**Task objective:** Please restate each entry that appears below word for word, without its pictures.

**Data for the task:**

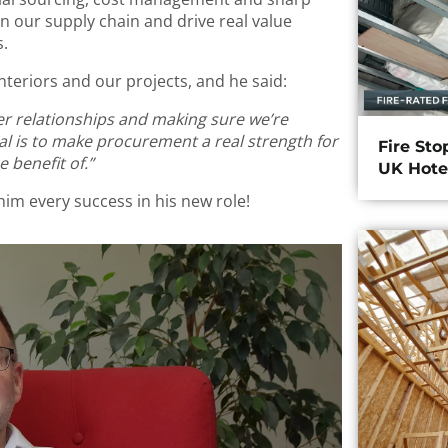
then our supply chain and drive real value
s.
teriors and our projects, and he said:
ier relationships and making sure we’re
oal is to make procurement a real strength for
Fire Sto
 benefit of.”
UK Hote
him every success in his new role!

**Result:**
then our supply chain and drive real value
s.
teriors and our projects, and he said:
ier relationships and making sure we’re
oal is to make procurement a real strength for
Fire Sto
 benefit of.”
UK Hote
him every success in his new role!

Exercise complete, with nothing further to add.